DIRECTIONS :: Find "Доступно в AppGallery" and "Российский сервис бронирования" in the records below. Copy the lines holding them and every line between, exactly, and no others.

DATA SHOWN ::
★ ★ ★ ★ ★
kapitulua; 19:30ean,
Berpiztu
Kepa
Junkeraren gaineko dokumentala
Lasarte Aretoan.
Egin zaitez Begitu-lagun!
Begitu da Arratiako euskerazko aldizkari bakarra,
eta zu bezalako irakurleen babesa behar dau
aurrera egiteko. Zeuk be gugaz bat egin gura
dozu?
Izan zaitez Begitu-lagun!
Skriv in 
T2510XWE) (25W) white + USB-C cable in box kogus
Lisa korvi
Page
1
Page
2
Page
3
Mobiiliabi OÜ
★ ★ ★ ★ ★
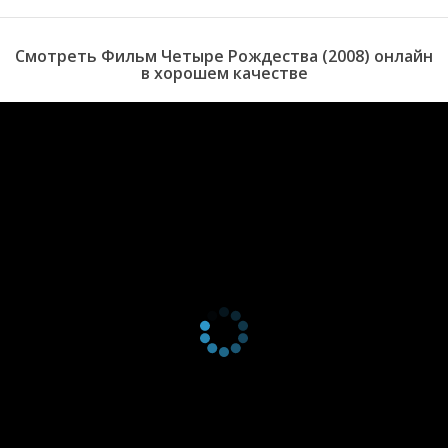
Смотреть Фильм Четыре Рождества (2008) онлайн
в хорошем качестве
★ ★ ★ ★ ★
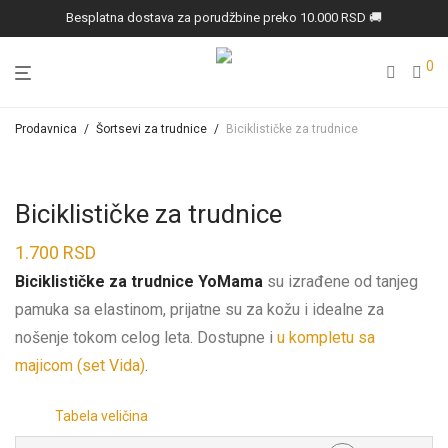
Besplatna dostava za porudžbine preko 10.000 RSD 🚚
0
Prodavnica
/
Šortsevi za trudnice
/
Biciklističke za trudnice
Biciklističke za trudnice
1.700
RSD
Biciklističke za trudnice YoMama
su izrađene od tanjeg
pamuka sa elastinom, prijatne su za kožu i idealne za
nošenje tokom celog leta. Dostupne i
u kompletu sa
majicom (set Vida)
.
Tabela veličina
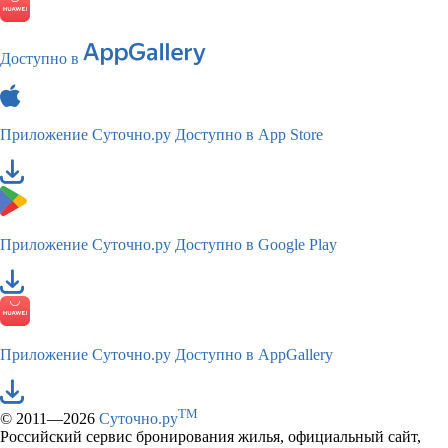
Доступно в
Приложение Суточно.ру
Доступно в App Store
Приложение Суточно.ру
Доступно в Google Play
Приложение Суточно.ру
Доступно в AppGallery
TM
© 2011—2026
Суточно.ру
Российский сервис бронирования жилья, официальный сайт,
★ ★ ★ ★ ★
REPLY TO THE TASK ::
Доступно в AppGallery
TM
© 2011—2026
Суточно.ру
Российский сервис бронирования жилья, официальный сайт,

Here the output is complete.